Medicaid Financing: Dangers of Block Grants and Per Capita Caps Summary and Full Report
Since 1965, Medicaid has been providing affordable access to health care for children, workers, seniors, and persons with disabilities through a shared state-federal funding arrangement. Medicaid provides health insurance for one in five Americans, including 83 percent of children living in poverty; 48 percent of children with special health care needs; 45 percent of nonelderly adults with disabilities; and more than 60 percent of nursing home residents. Medicaid covers about one-third of the non-elderly Black and Hispanic populations and 15 percent of the white population. People of color are more likely to be insured by Medicaid because of systemic racism and economic oppression that has denied them access to quality jobs, including those that provide health insurance.

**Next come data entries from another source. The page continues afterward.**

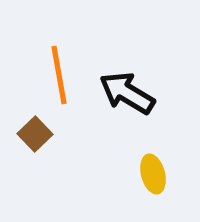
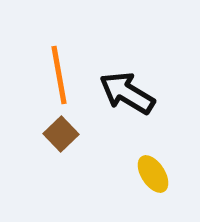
brown square: moved 26 px right
yellow ellipse: rotated 18 degrees counterclockwise
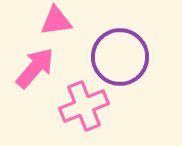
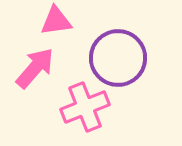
purple circle: moved 2 px left, 1 px down
pink cross: moved 1 px right, 1 px down
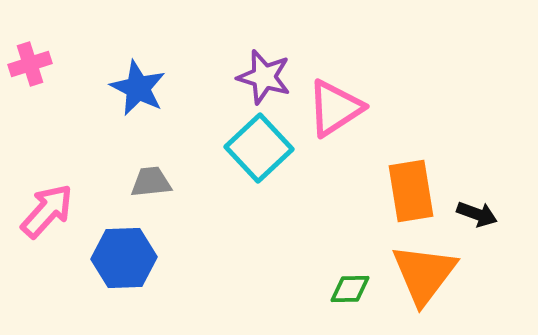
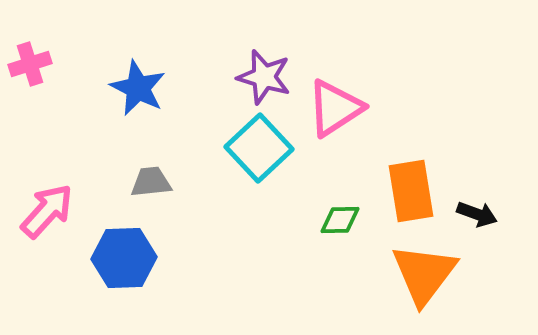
green diamond: moved 10 px left, 69 px up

In 2017, Congress repeatedly rejected proposals to change Medicaid’s financing to a block grant structure, which would provide states with a capped amount of federal funds and shift the risk of increased costs to states. Nonetheless, in January 2020, the federal Centers for Medicare and Medicaid (CMS) released guidance to states encouraging them to use waiver authority to apply for per capita caps—which would provide states with a set amount of dollars per Medicaid enrollee—and eventually block grants. This updated brief draws lessons from the experiences under TANF and CCDBG to explain the harmful effects that could be expected from a Medicaid block grant or per capita cap.